Bangkitnya Rantai Pasokan Global
Dengan munculnya globalisasi dan munculnya offshoring secara bersamaan, Western Multinationals mulai menemukan fasilitas manufaktur mereka di seluruh dunia di negara-negara seperti Cina dan kantor pusat serta layanan TI (Teknologi Informatika) di negara-negara seperti India.
Misalnya, Apple yang merupakan pembuat iPhone legendaris menggunakan fasilitas Foxconn, yang merupakan perusahaan Cina yang mengkhususkan diri dalam pembuatan bagian-bagian iPhone, di mana pekerja Cina terlibat dalam kegiatan ini.
Lebih lanjut, merek sepatu dan pakaian Nike terlaris dibuat di pabrik-pabrik di Bangladesh dan Vietnam.
Mengenai TI dan peranti lunak, banyak perusahaan multinasional Barat seperti Google dan Microsoft menemukan fasilitas di India serta mengalihdayakan persyaratan TI mereka. Sementara contoh offshoring dan outsourcing ini menghasilkan penghematan biaya besar bagi perusahaan-perusahaan ini karena tenaga kerja murah di Cina dan India, mereka juga memunculkan rantai pasokan global yang kompleks di mana desain dan penelitian serta pengembangan dilakukan di satu negara, manufaktur dilakukan di daerah lain, dan penjualan aktual dilakukan di rumah.

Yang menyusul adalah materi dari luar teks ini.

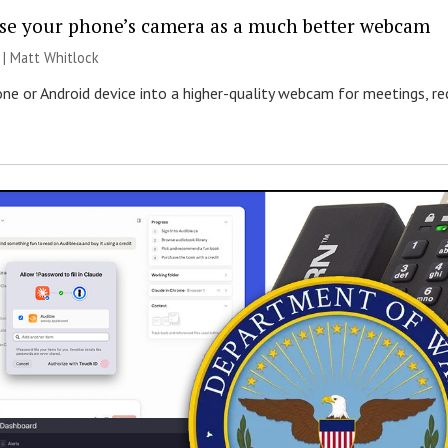
se your phone’s camera as a much better webcam
 |
Matt Whitlock
one or Android device into a higher-quality webcam for meetings, r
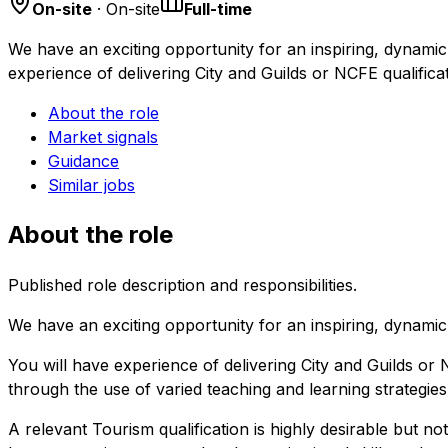
On-site
· On-site
Full-time
We have an exciting opportunity for an inspiring, dynamic 
experience of delivering City and Guilds or NCFE qualifica
About the role
Market signals
Guidance
Similar jobs
About the role
Published role description and responsibilities.
We have an exciting opportunity for an inspiring, dynamic 
You will have experience of delivering City and Guilds or N
through the use of varied teaching and learning strategie
A relevant Tourism qualification is highly desirable but no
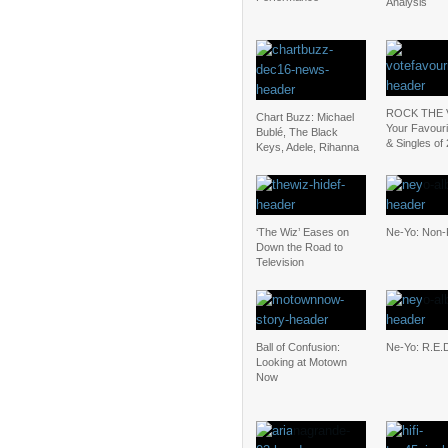
Analysis
ROCK THE 
Chart Buzz: Michael
Your Favour
Bublé, The Black
& Singles of
Keys, Adele, Rihanna
‘The Wiz’ Eases on
Ne-Yo: Non-F
Down the Road to
Television
Ball of Confusion:
Ne-Yo: R.E.
Looking at Motown
Now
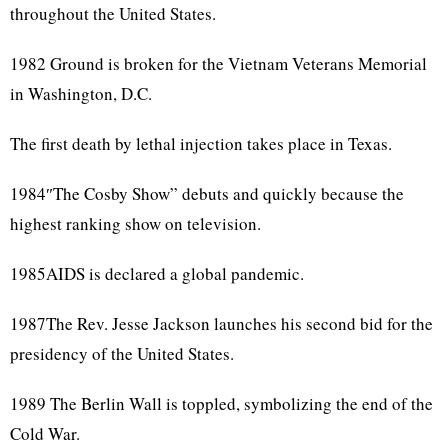
throughout the United States.
1982 Ground is broken for the Vietnam Veterans Memorial
in Washington, D.C.
The first death by lethal injection takes place in Texas.
1984″The Cosby Show” debuts and quickly because the
highest ranking show on television.
1985AIDS is declared a global pandemic.
1987The Rev. Jesse Jackson launches his second bid for the
presidency of the United States.
1989 The Berlin Wall is toppled, symbolizing the end of the
Cold War.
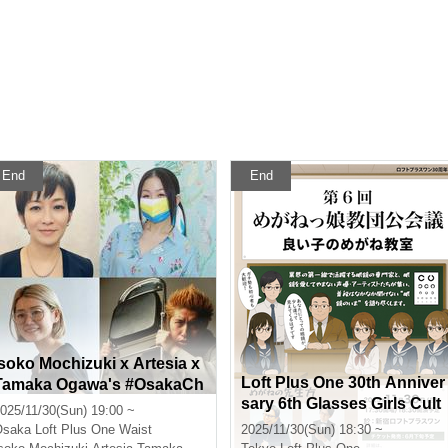
End
End
Isoko Mochizuki x Artesia x
Loft Plus One 30th Anniver
Tamaka Ogawa's #OsakaCh
sary 6th Glasses Girls Cult
at -Guest: Go Yoshida-
025/11/30(Sun) 19:00 ~
Conference Good Childre
Osaka
Loft Plus One Waist
2025/11/30(Sun) 18:30 ~
n's Glasses Class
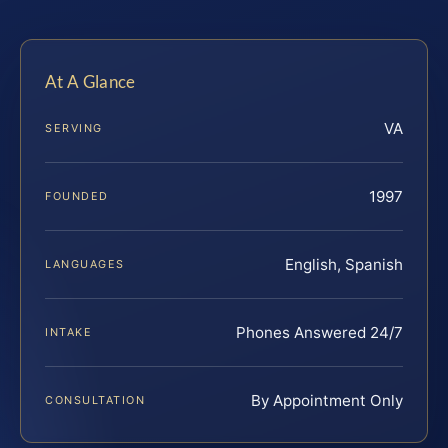
At A Glance
VA
SERVING
1997
FOUNDED
English, Spanish
LANGUAGES
Phones Answered 24/7
INTAKE
By Appointment Only
CONSULTATION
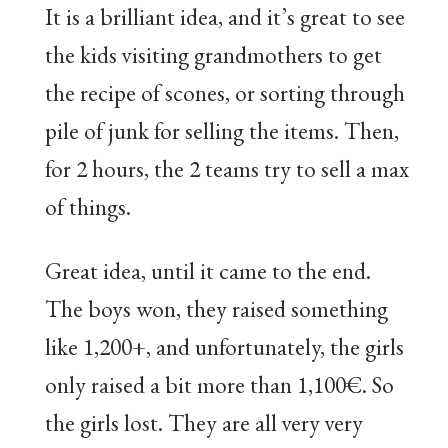
It is a brilliant idea, and it’s great to see
the kids visiting grandmothers to get
the recipe of scones, or sorting through
pile of junk for selling the items. Then,
for 2 hours, the 2 teams try to sell a max
of things.
Great idea, until it came to the end.
The boys won, they raised something
like 1,200+, and unfortunately, the girls
only raised a bit more than 1,100€. So
the girls lost. They are all very very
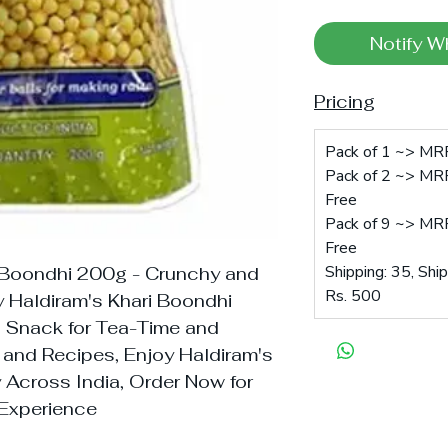
Notify W
Pricing
Pack of 1 ~> MRP
Pack of 2 ~> MRP
Free
Pack of 9 ~> MRP
Free
Shipping: 35, Shi
 Boondhi 200g - Crunchy and
Rs. 500
 Haldiram's Khari Boondhi
an Snack for Tea-Time and
t and Recipes, Enjoy Haldiram's
y Across India, Order Now for
 Experience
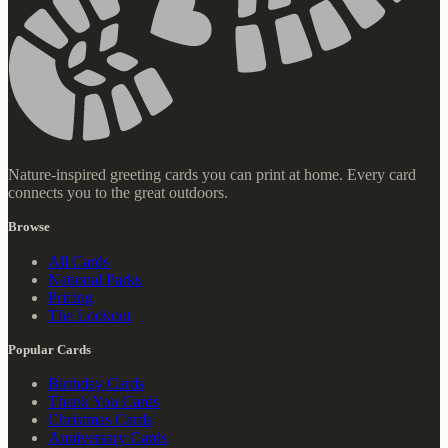
Nature-inspired greeting cards you can print at home. Every card
connects you to the great outdoors.
Browse
All Cards
National Parks
Pricing
The Lookout
Popular Cards
Birthday Cards
Thank You Cards
Christmas Cards
Anniversary Cards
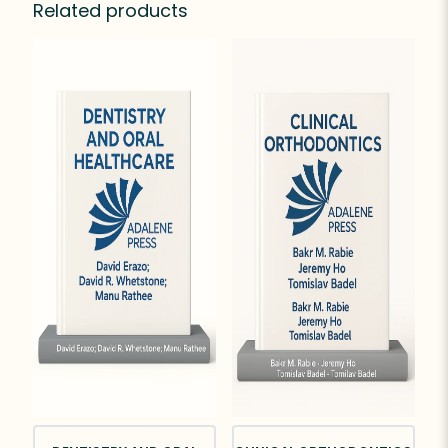
Related products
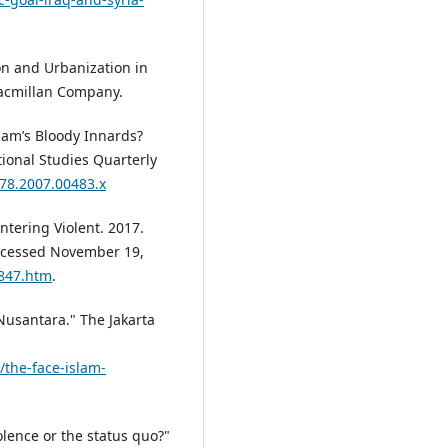
ion and Urbanization in
Macmillan Company.
lam’s Bloody Innards?
tional Studies Quarterly
478.2007.00483.x
tering Violent. 2017.
Accessed November 19,
2847.htm
.
Nusantara." The Jakarta
the-face-islam-
iolence or the status quo?"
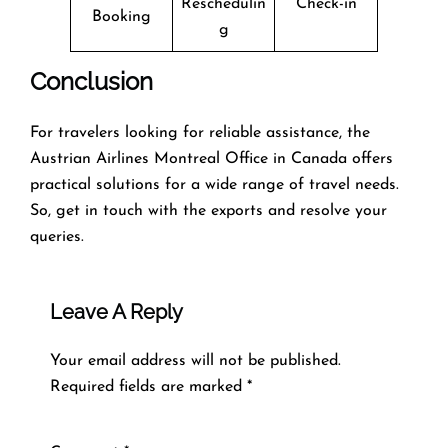
Reschedulin
Check-in
Booking
g
Conclusion
For travelers looking for reliable assistance, the
Austrian Airlines Montreal Office in Canada offers
practical solutions for a wide range of travel needs.
So, get in touch with the exports and resolve your
queries.
Leave A Reply
Your email address will not be published.
Required fields are marked
*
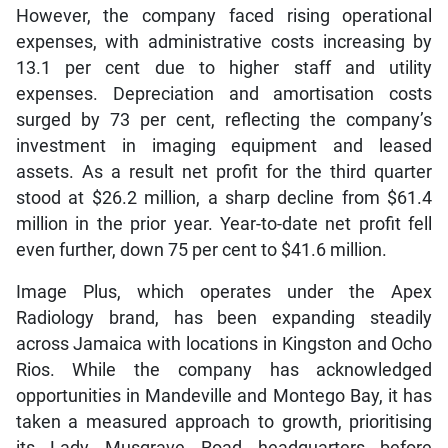
However, the company faced rising operational
expenses, with administrative costs increasing by
13.1 per cent due to higher staff and utility
expenses. Depreciation and amortisation costs
surged by 73 per cent, reflecting the company’s
investment in imaging equipment and leased
assets. As a result net profit for the third quarter
stood at $26.2 million, a sharp decline from $61.4
million in the prior year. Year-to-date net profit fell
even further, down 75 per cent to $41.6 million.
Image Plus, which operates under the Apex
Radiology brand, has been expanding steadily
across Jamaica with locations in Kingston and Ocho
Rios. While the company has acknowledged
opportunities in Mandeville and Montego Bay, it has
taken a measured approach to growth, prioritising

Ini berarti bahwa perusahaan global telah bergantung pada rantai pasokan global yang mengharuskan banyak manajemen yang cekatan dan cerdik berurusan dengan kompleksitas dan volatilitas.
Pelanggaran CSR di Fasilitas Lepas Pantai dan Protes Menentang Hal yang Sama
Karena itu, rantai pasokan global ini juga telah memunculkan kekhawatiran atas aspek CSR di mana para aktivis dan pemangku kepentingan lainnya semakin menganggap perusahaan-perusahaan global ini untuk menjelaskan kondisi kerja yang buruk di Cina dan India, eksploitasi pekerja, dan fasilitas yang tidak aman di mana kecelakaan industri dan standar konstruksi yang lemah sering mengakibatkan pekerja kehilangan nyawa mereka.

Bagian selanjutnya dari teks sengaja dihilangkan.